Task item → Leaving out the images, reproduce every line of the data that follows exactly.

Data extracts →
━━━━

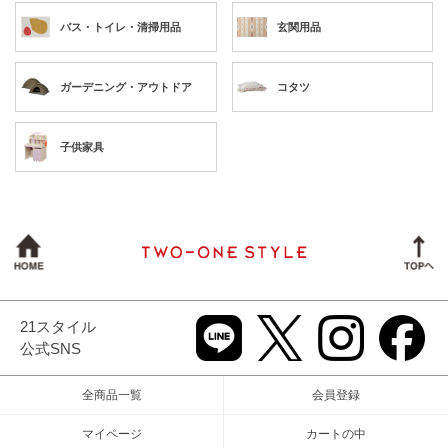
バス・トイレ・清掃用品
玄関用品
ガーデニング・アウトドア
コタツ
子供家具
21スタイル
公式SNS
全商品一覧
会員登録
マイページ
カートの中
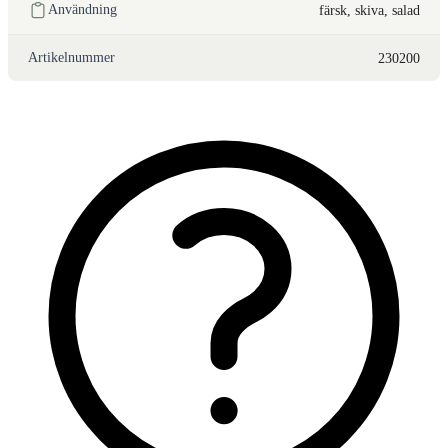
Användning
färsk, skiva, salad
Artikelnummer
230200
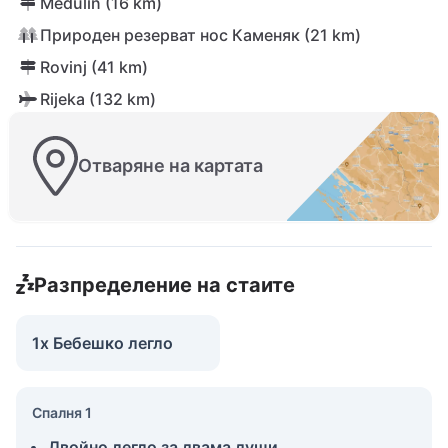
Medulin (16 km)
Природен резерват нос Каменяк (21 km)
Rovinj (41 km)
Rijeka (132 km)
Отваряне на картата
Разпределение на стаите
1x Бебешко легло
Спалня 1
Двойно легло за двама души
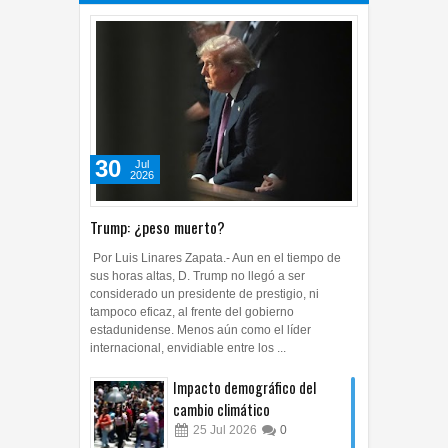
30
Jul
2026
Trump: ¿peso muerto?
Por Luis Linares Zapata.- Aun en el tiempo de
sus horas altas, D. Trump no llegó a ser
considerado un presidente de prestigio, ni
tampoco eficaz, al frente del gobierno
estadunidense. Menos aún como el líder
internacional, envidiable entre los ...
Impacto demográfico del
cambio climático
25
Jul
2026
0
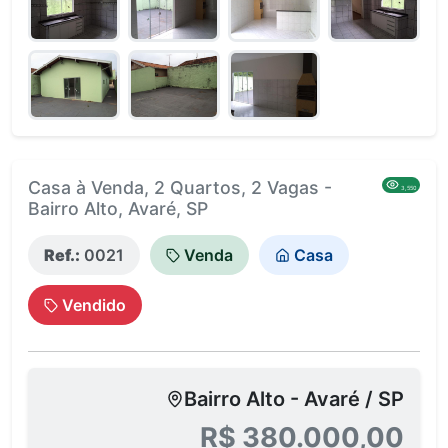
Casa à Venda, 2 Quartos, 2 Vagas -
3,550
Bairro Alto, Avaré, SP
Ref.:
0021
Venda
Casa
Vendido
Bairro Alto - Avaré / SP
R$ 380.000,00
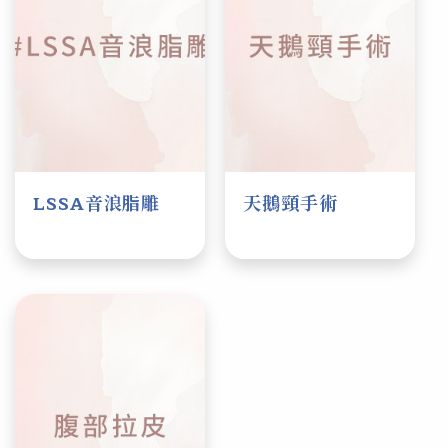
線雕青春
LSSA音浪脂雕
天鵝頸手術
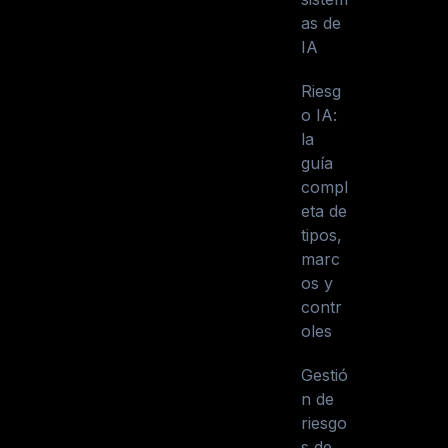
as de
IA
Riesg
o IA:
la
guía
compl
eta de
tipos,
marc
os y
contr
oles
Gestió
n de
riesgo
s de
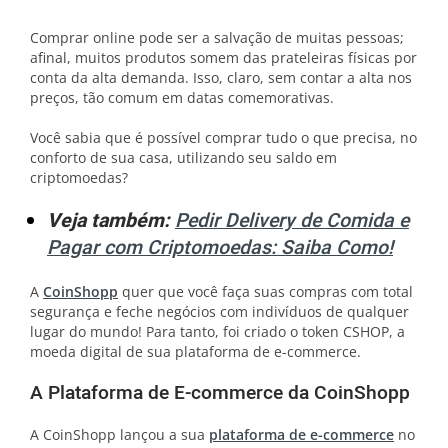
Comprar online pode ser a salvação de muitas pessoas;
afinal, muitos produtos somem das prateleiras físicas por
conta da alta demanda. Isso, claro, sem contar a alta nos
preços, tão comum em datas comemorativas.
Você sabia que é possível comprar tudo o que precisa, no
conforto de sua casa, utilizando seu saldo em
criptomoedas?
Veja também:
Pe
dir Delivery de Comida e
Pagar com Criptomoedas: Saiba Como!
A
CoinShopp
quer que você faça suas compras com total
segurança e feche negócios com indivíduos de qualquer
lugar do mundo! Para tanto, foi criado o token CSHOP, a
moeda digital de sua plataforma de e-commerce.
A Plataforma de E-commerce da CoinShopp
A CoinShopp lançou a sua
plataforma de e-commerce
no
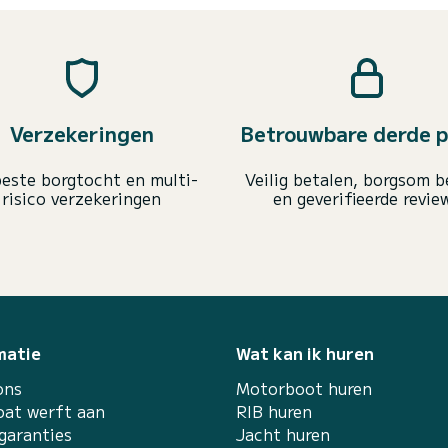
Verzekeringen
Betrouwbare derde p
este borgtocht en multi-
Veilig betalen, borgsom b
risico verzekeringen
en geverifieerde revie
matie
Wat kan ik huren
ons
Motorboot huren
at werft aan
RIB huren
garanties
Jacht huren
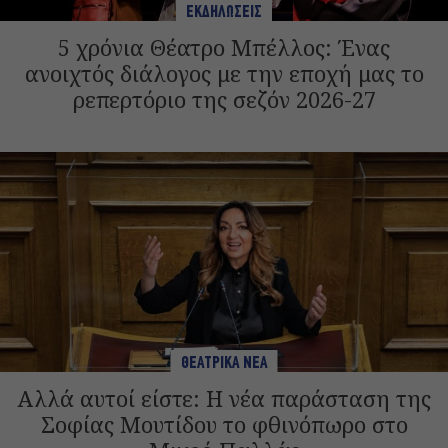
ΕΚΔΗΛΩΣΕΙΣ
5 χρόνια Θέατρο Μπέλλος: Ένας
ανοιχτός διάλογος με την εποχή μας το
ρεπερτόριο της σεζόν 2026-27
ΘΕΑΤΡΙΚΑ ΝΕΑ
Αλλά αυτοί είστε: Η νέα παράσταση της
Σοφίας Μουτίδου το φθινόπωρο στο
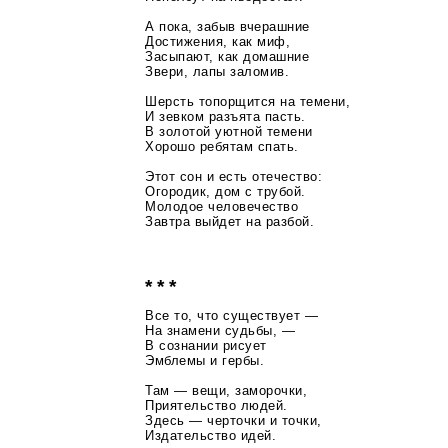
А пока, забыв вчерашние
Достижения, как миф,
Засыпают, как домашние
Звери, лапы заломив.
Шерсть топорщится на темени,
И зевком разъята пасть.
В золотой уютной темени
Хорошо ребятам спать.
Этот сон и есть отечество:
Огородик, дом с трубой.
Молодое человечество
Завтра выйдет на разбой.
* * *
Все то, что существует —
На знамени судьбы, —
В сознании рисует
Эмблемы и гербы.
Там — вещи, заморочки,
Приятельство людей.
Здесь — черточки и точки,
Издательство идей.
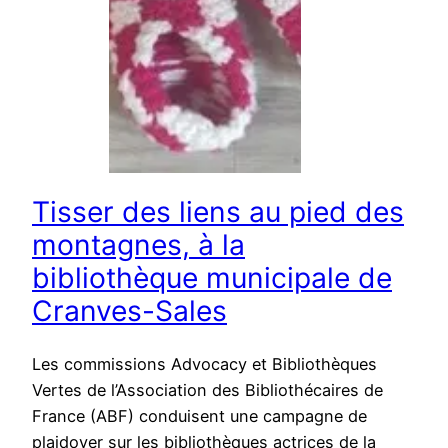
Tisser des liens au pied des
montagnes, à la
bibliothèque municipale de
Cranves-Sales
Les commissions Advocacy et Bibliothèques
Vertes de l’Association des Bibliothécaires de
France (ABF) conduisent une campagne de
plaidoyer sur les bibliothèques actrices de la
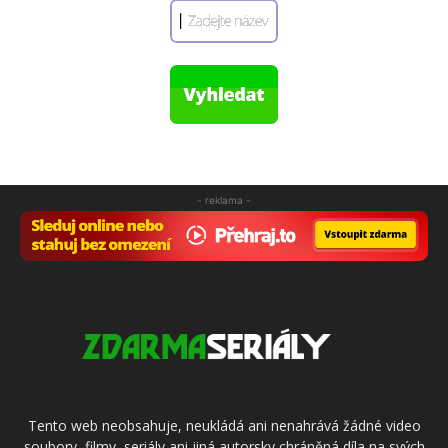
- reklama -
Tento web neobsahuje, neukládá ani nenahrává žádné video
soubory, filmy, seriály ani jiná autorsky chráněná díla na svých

━━━━

Output for this task →
バス・トイレ・清掃用品
玄関用品
ガーデニング・アウトドア
コタツ
子供家具
21スタイル
公式SNS
全商品一覧
会員登録
マイページ
カートの中
Användning
färsk, skiva, salad
Artikelnummer
230200
Medulin (16 km)
Природен резерват нос Каменяк (21 km)
Rovinj (41 km)
Rijeka (132 km)
Отваряне на картата
Разпределение на стаите
1x Бебешко легло
Спалня 1
Двойно легло за двама души
30
Jul
2026
Trump: ¿peso muerto?
Por Luis Linares Zapata.- Aun en el tiempo de
sus horas altas, D. Trump no llegó a ser
considerado un presidente de prestigio, ni
tampoco eficaz, al frente del gobierno
estadunidense. Menos aún como el líder
internacional, envidiable entre los ...
Impacto demográfico del
cambio climático
25
Jul
2026
0
Casa à Venda, 2 Quartos, 2 Vagas -
3,550
Bairro Alto, Avaré, SP
Ref.:
0021
Venda
Casa
Vendido
Bairro Alto - Avaré / SP
R$ 380.000,00
線雕青春
LSSA音浪脂雕
天鵝頸手術
as de
IA
Riesg
o IA:
la
guía
compl
eta de
tipos,
marc
os y
contr
oles
Gestió
n de
riesgo
s de
Comprar online pode ser a salvação de muitas pessoas;
afinal, muitos produtos somem das prateleiras físicas por
conta da alta demanda. Isso, claro, sem contar a alta nos
preços, tão comum em datas comemorativas.
Você sabia que é possível comprar tudo o que precisa, no
conforto de sua casa, utilizando seu saldo em
criptomoedas?
Veja também:
Pe
dir Delivery de Comida e
Pagar com Criptomoedas: Saiba Como!
A
CoinShopp
quer que você faça suas compras com total
segurança e feche negócios com indivíduos de qualquer
lugar do mundo! Para tanto, foi criado o token CSHOP, a
moeda digital de sua plataforma de e-commerce.
A Plataforma de E-commerce da CoinShopp
A CoinShopp lançou a sua
plataforma de e-commerce
no
Verzekeringen
Betrouwbare derde p
este borgtocht en multi-
Veilig betalen, borgsom b
risico verzekeringen
en geverifieerde revie
matie
Wat kan ik huren
ons
Motorboot huren
at werft aan
RIB huren
garanties
Jacht huren
ΕΚΔΗΛΩΣΕΙΣ
5 χρόνια Θέατρο Μπέλλος: Ένας
ανοιχτός διάλογος με την εποχή μας το
ρεπερτόριο της σεζόν 2026-27
ΘΕΑΤΡΙΚΑ ΝΕΑ
Αλλά αυτοί είστε: Η νέα παράσταση της
Σοφίας Μουτίδου το φθινόπωρο στο
А пока, забыв вчерашние
Достижения, как миф,
Засыпают, как домашние
Звери, лапы заломив.
Шерсть топорщится на темени,
И зевком разъята пасть.
В золотой уютной темени
Хорошо ребятам спать.
Этот сон и есть отечество:
Огородик, дом с трубой.
Молодое человечество
Завтра выйдет на разбой.
* * *
Все то, что существует —
На знамени судьбы, —
В сознании рисует
Эмблемы и гербы.
Там — вещи, заморочки,
Приятельство людей.
Здесь — черточки и точки,
Издательство идей.
Tisser des liens au pied des
montagnes, à la
bibliothèque municipale de
Cranves-Sales
Les commissions Advocacy et Bibliothèques
Vertes de l’Association des Bibliothécaires de
France (ABF) conduisent une campagne de
plaidoyer sur les bibliothèques actrices de la
- reklama -
Tento web neobsahuje, neukládá ani nenahrává žádné video
soubory, filmy, seriály ani jiná autorsky chráněná díla na svých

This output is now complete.